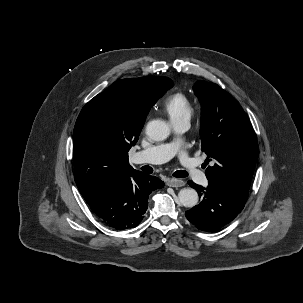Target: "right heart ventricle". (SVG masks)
<instances>
[{
    "label": "right heart ventricle",
    "mask_w": 303,
    "mask_h": 303,
    "mask_svg": "<svg viewBox=\"0 0 303 303\" xmlns=\"http://www.w3.org/2000/svg\"><path fill=\"white\" fill-rule=\"evenodd\" d=\"M163 111L170 122L175 125L182 121H189L193 107L189 98L180 92L171 94L163 102Z\"/></svg>",
    "instance_id": "e07e8e85"
}]
</instances>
———
Copy out the records exactly. Do not include the pictures.

Target: "right heart ventricle". (SVG masks)
<instances>
[{
    "label": "right heart ventricle",
    "mask_w": 303,
    "mask_h": 303,
    "mask_svg": "<svg viewBox=\"0 0 303 303\" xmlns=\"http://www.w3.org/2000/svg\"><path fill=\"white\" fill-rule=\"evenodd\" d=\"M163 111L170 122L175 125L182 121H189L193 107L189 98L180 92L171 94L163 102Z\"/></svg>",
    "instance_id": "e07e8e85"
}]
</instances>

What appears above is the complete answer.